Era seduto sul suo trono, e non si mosse da lì, facendo capire a Legolas che ogni volta che gli avrebbe parlato in veste di capitano avrebbe dovuto ricordare che si trovava davanti ad un re, non solo a suo padre.
Il principe chinò leggermente la testa: “Perché mi hai fatto chiamare, adar?”, domandò.

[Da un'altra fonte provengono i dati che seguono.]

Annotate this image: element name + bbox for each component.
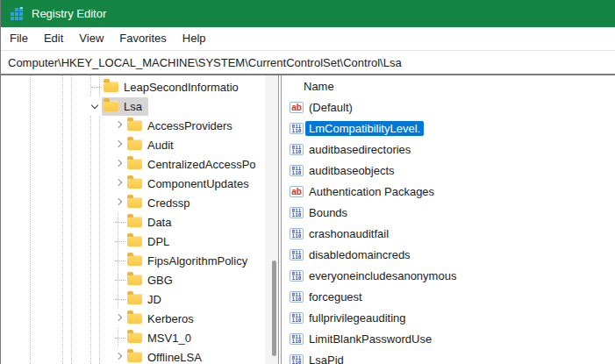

“Volevo parlarti, prima che tu esca. Sono certo che hai riflettuto su cosa significhi essere Capitano e principe allo stesso tempo, ma vorrei dirti lo stesso due parole. So bene che dovrai stare spesso fino a tarda sera fuori di qui, ma questo non deve dissuaderti dai compiti di principe che hai. Devi riuscire a trovare anche il tempo per lo studio e dovrai riuscire anche a trovarti al mio fianco quando avrò delle cose importanti da insegnarti. Non è facile, lo capisco bene, poiché ci sono passato anche io, ma è ciò che ti chiedo. E ricorda, ogni qualvolta ordino a te di fare qualcosa in veste di Capitano, esigo che tu esegua sempre gli ordini. Altrimenti penseranno che non sei degno di essere chiamato tale e ti si rivolteranno contro. Non devi pensare di trovarti di fronte a tuo padre, ma solo di fronte al re degli Elfi. Hai capito?”.
“Si, ho capito, aran nîn”, rispose Legolas, chiamandolo per la prima volta re.

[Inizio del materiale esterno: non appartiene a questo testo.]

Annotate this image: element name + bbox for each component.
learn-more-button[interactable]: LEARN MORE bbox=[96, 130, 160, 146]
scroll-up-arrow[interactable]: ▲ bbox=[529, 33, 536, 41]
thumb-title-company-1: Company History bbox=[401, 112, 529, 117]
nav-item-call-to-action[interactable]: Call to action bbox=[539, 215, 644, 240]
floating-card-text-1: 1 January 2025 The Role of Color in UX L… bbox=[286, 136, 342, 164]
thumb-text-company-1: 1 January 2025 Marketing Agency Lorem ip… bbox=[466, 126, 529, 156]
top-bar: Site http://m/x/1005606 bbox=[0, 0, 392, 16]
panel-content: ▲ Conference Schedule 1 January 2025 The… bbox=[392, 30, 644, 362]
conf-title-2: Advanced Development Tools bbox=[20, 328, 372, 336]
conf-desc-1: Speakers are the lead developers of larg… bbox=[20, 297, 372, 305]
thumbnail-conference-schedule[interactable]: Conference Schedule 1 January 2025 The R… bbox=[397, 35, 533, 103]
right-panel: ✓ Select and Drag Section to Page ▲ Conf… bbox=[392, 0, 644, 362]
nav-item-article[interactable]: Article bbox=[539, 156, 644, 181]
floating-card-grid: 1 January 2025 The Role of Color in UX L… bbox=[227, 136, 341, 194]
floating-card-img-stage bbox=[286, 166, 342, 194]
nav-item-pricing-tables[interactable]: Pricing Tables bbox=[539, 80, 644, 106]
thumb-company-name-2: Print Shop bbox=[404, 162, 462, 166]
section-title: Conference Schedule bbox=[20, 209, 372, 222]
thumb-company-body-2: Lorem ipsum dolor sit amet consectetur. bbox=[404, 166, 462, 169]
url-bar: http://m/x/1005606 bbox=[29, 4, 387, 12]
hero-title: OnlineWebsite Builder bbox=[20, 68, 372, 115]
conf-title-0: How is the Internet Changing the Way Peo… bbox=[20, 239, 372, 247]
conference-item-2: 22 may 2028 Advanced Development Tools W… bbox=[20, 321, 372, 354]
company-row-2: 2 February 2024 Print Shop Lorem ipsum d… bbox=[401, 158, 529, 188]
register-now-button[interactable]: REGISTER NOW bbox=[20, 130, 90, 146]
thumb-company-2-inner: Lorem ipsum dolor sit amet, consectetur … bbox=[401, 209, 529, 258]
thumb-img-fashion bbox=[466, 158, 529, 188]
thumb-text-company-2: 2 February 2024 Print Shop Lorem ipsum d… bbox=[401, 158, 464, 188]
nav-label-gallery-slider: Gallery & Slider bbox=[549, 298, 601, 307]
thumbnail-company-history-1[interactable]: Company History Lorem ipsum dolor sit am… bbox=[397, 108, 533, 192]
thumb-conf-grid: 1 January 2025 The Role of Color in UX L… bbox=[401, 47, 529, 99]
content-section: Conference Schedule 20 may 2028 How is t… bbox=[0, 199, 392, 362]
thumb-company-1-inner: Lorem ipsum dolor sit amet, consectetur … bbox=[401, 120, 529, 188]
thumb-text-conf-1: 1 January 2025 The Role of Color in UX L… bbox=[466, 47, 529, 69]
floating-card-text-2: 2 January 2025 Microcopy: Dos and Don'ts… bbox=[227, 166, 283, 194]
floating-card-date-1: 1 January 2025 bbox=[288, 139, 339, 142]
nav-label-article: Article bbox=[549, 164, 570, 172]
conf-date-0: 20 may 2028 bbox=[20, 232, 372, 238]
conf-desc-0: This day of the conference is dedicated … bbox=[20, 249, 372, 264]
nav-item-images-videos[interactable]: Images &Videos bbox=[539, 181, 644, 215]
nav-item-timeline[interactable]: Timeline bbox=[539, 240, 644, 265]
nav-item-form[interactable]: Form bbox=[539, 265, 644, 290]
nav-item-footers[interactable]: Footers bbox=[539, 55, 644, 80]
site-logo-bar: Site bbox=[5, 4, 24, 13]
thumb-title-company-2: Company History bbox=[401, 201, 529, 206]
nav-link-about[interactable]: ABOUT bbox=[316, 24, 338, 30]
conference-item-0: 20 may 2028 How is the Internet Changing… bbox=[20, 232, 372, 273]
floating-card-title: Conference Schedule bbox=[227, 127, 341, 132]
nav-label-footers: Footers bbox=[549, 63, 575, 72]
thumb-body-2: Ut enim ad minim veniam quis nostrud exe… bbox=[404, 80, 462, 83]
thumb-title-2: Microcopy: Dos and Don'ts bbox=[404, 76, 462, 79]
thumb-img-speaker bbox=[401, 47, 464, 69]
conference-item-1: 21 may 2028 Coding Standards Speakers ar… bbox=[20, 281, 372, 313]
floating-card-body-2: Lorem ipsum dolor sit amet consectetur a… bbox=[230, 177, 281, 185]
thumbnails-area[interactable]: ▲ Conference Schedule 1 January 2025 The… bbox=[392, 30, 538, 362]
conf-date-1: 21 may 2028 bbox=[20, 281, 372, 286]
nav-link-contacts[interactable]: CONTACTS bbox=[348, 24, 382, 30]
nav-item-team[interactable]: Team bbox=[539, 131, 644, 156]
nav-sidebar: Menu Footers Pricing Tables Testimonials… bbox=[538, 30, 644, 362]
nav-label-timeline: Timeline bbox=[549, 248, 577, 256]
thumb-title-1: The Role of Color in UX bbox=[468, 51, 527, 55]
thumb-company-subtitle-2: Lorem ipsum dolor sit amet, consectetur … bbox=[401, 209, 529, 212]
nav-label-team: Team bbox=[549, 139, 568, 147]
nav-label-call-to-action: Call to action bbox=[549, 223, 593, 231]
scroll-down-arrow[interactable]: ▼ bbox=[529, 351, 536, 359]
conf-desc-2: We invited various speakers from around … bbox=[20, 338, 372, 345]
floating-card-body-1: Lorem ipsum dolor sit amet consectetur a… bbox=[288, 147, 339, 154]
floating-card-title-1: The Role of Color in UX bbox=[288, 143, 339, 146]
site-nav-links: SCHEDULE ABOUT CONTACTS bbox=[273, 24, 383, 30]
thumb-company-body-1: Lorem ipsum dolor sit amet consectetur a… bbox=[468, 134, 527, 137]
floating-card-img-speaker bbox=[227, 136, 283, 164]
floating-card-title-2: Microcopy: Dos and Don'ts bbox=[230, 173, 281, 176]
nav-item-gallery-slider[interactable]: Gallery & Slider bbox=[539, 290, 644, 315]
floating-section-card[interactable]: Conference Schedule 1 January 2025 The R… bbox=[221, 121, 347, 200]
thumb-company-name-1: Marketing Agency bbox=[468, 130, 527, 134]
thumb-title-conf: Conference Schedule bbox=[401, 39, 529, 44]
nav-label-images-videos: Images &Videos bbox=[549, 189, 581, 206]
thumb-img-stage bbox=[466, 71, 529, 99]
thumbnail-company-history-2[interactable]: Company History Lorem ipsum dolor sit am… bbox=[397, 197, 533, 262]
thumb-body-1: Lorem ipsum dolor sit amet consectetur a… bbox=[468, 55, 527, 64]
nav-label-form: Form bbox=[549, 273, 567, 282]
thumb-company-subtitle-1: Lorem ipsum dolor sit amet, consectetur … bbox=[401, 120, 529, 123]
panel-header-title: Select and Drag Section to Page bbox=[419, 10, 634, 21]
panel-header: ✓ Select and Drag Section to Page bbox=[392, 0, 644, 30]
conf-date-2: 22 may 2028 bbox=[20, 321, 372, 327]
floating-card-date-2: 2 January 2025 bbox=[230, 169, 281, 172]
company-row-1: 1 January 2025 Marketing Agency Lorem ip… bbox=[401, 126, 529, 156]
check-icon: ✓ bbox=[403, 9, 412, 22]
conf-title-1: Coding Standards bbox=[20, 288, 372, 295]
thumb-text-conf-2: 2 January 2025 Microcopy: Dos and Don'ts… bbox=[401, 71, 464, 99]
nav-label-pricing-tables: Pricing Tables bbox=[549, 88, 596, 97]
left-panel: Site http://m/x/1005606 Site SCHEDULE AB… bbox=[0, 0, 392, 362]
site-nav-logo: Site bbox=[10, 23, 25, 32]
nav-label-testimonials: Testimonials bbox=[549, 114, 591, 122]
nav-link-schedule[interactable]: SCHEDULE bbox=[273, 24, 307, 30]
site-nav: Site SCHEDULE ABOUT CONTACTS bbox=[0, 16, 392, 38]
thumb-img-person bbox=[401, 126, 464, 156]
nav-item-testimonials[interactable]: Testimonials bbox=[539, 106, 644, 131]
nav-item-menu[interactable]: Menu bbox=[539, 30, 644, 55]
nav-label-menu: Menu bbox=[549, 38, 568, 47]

Thranduil annuì: “Molto bene. Vai ora”, ordinò, e il principe, dopo averli rivolto un leggero inchino, voltò le spalle al re e uscì: l’attendeva una giornata dura, ma si sarebbe dimostrato un buon Capitano.

Così passarono molti e molti anni, ma Legolas, quando arrivò all'’età di 2008 anni, cominciò a sentire il peso di essere Capitano e principe allo stesso tempo.
Quando non era assieme alle guardie tra gli alberi, oppure fuori dal Boscoverde per ordine del re, Legolas si ritrovava sempre sui libri, oppure assieme a suo padre, che ormai tutto era tranne che il padre che voleva.
Lo trattava quasi in tutto e per tutto come un semplice Capitano, gli rivolgeva raramente dei complimenti che andavano a toccare anche il suo spirito di figlio e il tempo che trascorrevano assieme come genitore e figlio era pochissimo.
Legolas aveva fatto altri viaggi, esplorando la Terra di Mezzo per quando gli venisse permesso, ma la maggior parte del tempo la passava tra i familiari alberi di Eryn Galen, e la vita era trascorsa così fino all'’anno 2251 della Terza Era, quando un giorno il principe prese la decisione di lasciare la guardia.
Tuttavia, quando lo riferì a suo padre, questo si adirò: “Come puoi chiedermi una cosa simile? Tu sei il miglior Capitano che io abbia mai avuto, non puoi semplicemente venire qui e dire che vuoi lasciare l’incarico. Non ci sono Elfi abbastanza qualificati, ora come ora. Mi dispiace, ma adesso non posso accontentarti”.
Ma non gli dispiaceva per niente, glielo si leggeva negli occhi.
E, per la prima volta in vita sua, Legolas sentì che era stato trattato ingiustamente: come poteva suo padre non capire come si sentiva in quel momento? Lui, che aveva fatto tanto per farlo sentire felice, lui che protestava sempre quando Oropher gli riservava lo stesso trattamento.
“Tu non capisci niente. Se tu comprendessi come mi sento adesso, non diresti che è impossibile sostituirmi solo perché non ci sono Elfi qualificati per questo compito. Tu vuoi che io sia il Capitano, TU lo desideri, quando ciò che voglio io è completamente differente! Pensavo che saresti stato un padre migliore, ma a quanto pare hai dimenticato che davanti a te non c’è solo un principe, o un Capitano, ma il tuo stesso figlio. Hai dimenticato di essere un padre, oltre che un re arrogante e presuntuoso!”.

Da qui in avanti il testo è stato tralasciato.